Technology & Digital Case Study
One of the largest county governments in North Carolina entered into an agreement to share technology resources with a local city government in late 2010. After operating as a shared services function for a few years, it became apparent in 2014 that the model no longer met the needs of either entity. A decision was reached to separate operations, leaving the county without a technology architecture capable of delivering integrated citizen services or viable disaster recovery capabilities.
In addition to streamlining the ease and accessibility of citizen data, the strategy needed to address and improve the overall efficiency and effectiveness of the information technology organization.
To move forward in a market in which residents and government leaders demanded greater transparency and access to data, the outdated and fragmented architecture required substantial improvements. The new and improved solutions needed to ensure the county could deliver on its commitment to “One View of the Citizen” – a promise to streamline the ease and accessibility of citizen data across various departments. Additionally, in order to sustain long term growth and success, the strategy needed to address and improve the overall efficiency and effectiveness of the IT organization.
The county hired a new CIO to orchestrate a turnaround of the IT organization. The CIO turned to North Highland to develop a roadmap for a new technology architecture that would enable rapid delivery of advanced services to the citizens of the county. North Highland was selected to guide the project based on the team’s deep technical expertise, local market experience, and knowledge of the unique requirements of the public sector.

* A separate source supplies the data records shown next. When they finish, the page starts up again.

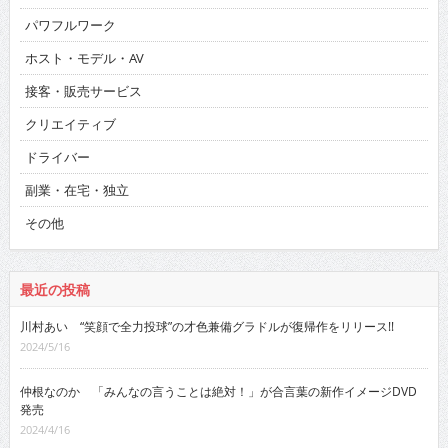
パワフルワーク
ホスト・モデル・AV
接客・販売サービス
クリエイティブ
ドライバー
副業・在宅・独立
その他
最近の投稿
川村あい “笑顔で全力投球”の才色兼備グラドルが復帰作をリリース!!
2024/5/16
仲根なのか 「みんなの言うことは絶対！」が合言葉の新作イメージDVD
発売
2024/4/16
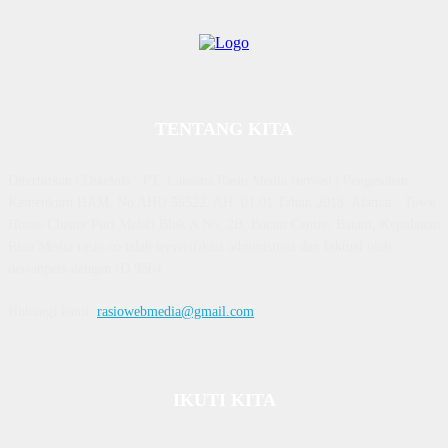
TENTANG KITA
Diterbitkan | Dikelola : PT. Laksana Rasio Media Inovasi | Pengesahan
Kemenkum HAM, No AHU 59522. AH. 01.01 Tahun 2018. Alamat : Town
House Cluster Puri Melati Blok A No. 2B, Batam Centre, Batam, Kepulauan
Riau Media rasio.co telah terverifikasi administrasi dan faktual oleh
dewanpers dengan ID 9564
Hubungi kami:
rasiowebmedia@gmail.com
IKUTI KITA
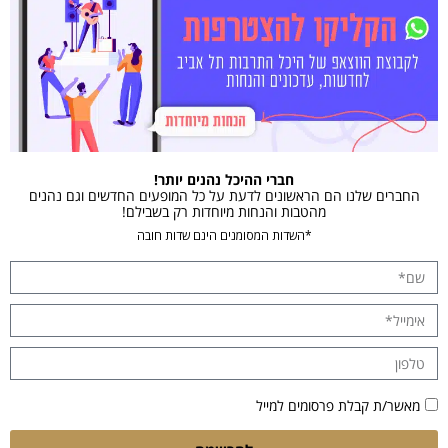
חברי ההיכל נהנים יותר!
החברים שלנו הם הראשונים לדעת על כל המופעים החדשים וגם נהנים
מהטבות והנחות מיוחדות רק בשבילם!
*השדות המסומנים הינם שדות חובה
מאשר/ת קבלת פרסומים למייל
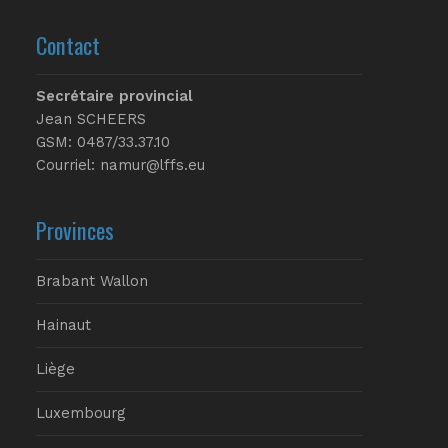
Contact
Secrétaire provincial
Jean SCHEERS
GSM: 0487/33.37.10
Courriel: namur@lffs.eu
Provinces
Brabant Wallon
Hainaut
Liège
Luxembourg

North Highland conducted a thorough analysis of the county’s technology architecture that revealed an outdated and fragmented application architecture and technical infrastructure incapable of recovering from a disaster.

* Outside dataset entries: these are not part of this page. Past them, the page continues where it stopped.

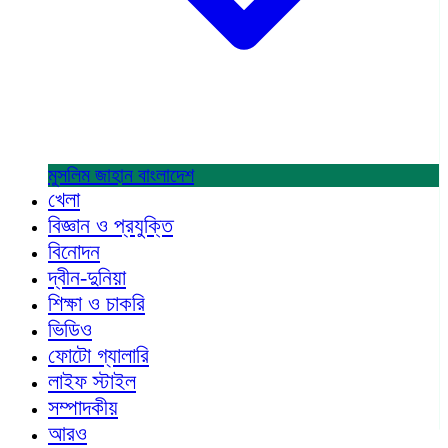
মুসলিম জাহান
বাংলাদেশ
খেলা
বিজ্ঞান ও প্রযুক্তি
বিনোদন
দ্বীন-দুনিয়া
শিক্ষা ও চাকরি
ভিডিও
ফোটো গ্যালারি
লাইফ স্টাইল
সম্পাদকীয়
আরও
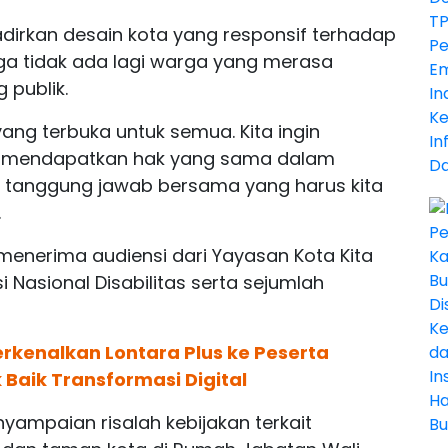
irkan desain kota yang responsif terhadap
gga tidak ada lagi warga yang merasa
 publik.
ang terbuka untuk semua. Kita ingin
s mendapatkan hak yang sama dalam
lah tanggung jawab bersama yang harus kita
.
menerima audiensi dari Yayasan Kota Kita
 Nasional Disabilitas serta sejumlah
rkenalkan Lontara Plus ke Peserta
 Baik Transformasi Digital
nyampaian risalah kebijakan terkait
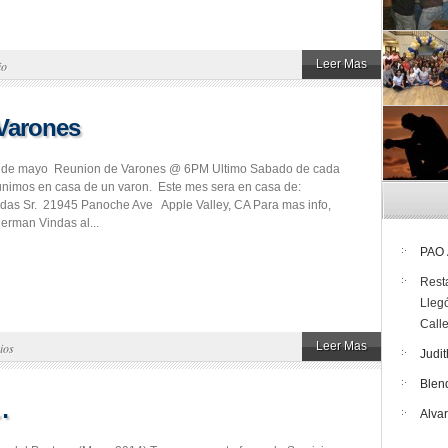
Leer Mas
io
Varones
 de mayo Reunion de Varones @ 6PM Ultimo Sabado de cada
nimos en casa de un varon. Este mes sera en casa de:
das Sr. 21945 Panoche Ave Apple Valley, CA Para mas info,
erman Vindas al...
PAO
Rest
Lleg
Call
Leer Mas
ios
Judit
Blen
…
Alva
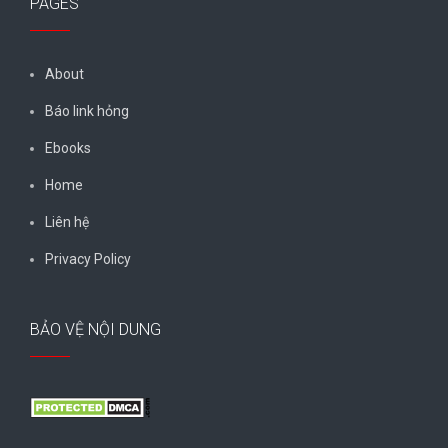
PAGES
About
Báo link hỏng
Ebooks
Home
Liên hệ
Privacy Policy
BẢO VỆ NỘI DUNG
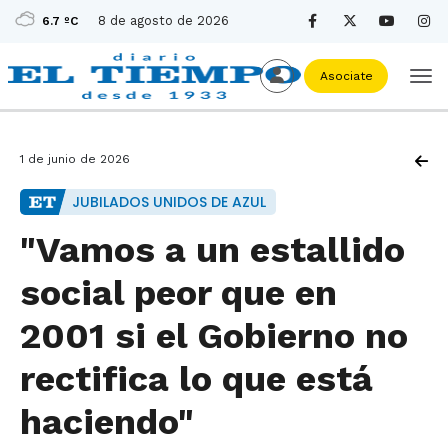
8 de agosto de 2026
6.7 ºC
Asociate
1 de junio de 2026
JUBILADOS UNIDOS DE AZUL
"Vamos a un estallido
social peor que en
2001 si el Gobierno no
rectifica lo que está
haciendo"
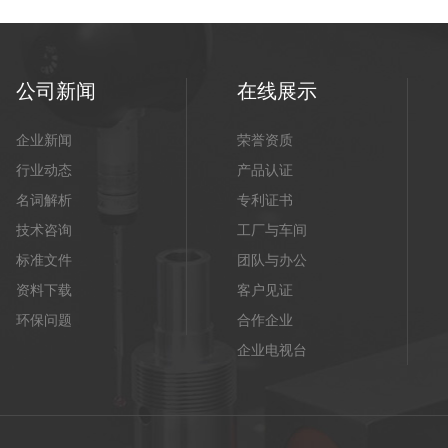
公司新闻
在线展示
企业新闻
荣誉资质
行业动态
产品认证
名词解析
专利证书
技术咨询
工厂与车间
标准文件
团队与办公
资料下载
客户见证
环保问题
合作企业
企业电视台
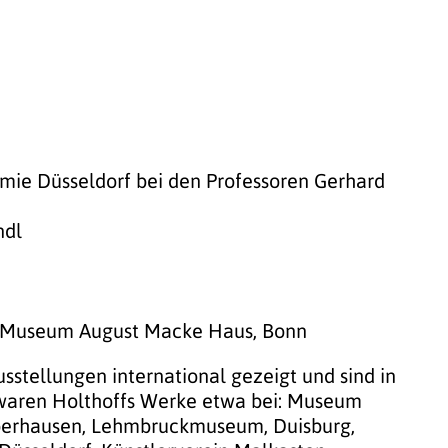
mie Düsseldorf bei den Professoren Gerhard
ndl
m Museum August Macke Haus, Bonn
sstellungen international gezeigt und sind in
ren Holthoffs Werke etwa bei: Museum
Oberhausen, Lehmbruckmuseum, Duisburg,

North Highland's adaptive approach enabled the county to gain buy-in on a three-year plan to transform the technology architecture while quickly addressing critical weaknesses in the disaster recovery infrastructure.
With the goal of quickly addressing these challenges using a flexible, adaptable approach, North Highland developed a business capability model and application reference architecture within three months. The team also laid the foundation for efforts that would streamline processes and integrate citizen data across departments. Designed with the future in mind, North Highland’s adaptive approach enabled the county to gain buy-in on a three-year plan to transform the technology architecture while quickly addressing critical weaknesses in the disaster recovery infrastructure.
Using Agile principles of iterative releases, key members of the CIO’s staff remained closely engaged throughout the project – a crucial element of success. In addition to creating a smooth workflow between teams, this sped up knowledge transfer, ensured the organization applied best practices, and empowered staff to sustain the enterprise architecture long beyond the engagement.
North Highland leveraged its extensive expertise in the public sector to partner with the county from ideation to delivery, meeting the target release date and setting the county up for long-term success. The team’s Agile approach delivered results consistently throughout the three-month engagement in order to rapidly address the county’s top IT priorities. The internal team was empowered with quick wins during the course of the project, boosting morale and engagement among the staff.
The new business capability model developed by the North Highland team successfully united the department’s previously disjointed applications and architecture and outlined a clear path to success beyond the engagement. The county’s business and IT leaders bought in on the approach, signaling a positive shift in the organization’s culture toward collaboration and openness.
The new business capability model developed by the North Highland team successfully united the department’s previously disjointed applications and architecture and outlined a clear path to success beyond the engagement.
North Highland also assisted the county in the implementation of a call center to seamlessly handle all permit requests, which significantly improved community satisfaction levels. Designed and implemented based on the new technology architecture developed by North Highland, the centralized call center serves as a proof point for a new approach to engaging county business units and the IT organization. Launched in January 2016 the new call center has been well received by the community.
The county’s leadership recognizes a bright future for the technology investments. The engagement with North Highland demonstrated a strong link between a clear and well-designed technology architecture and the impact that it makes on delivering high value services to internal stakeholders and citizens alike. Armed with the long-term strategic roadmap developed by North Highland, the CIO is now equipped to make a compelling business case for continued investment in the county’s IT department.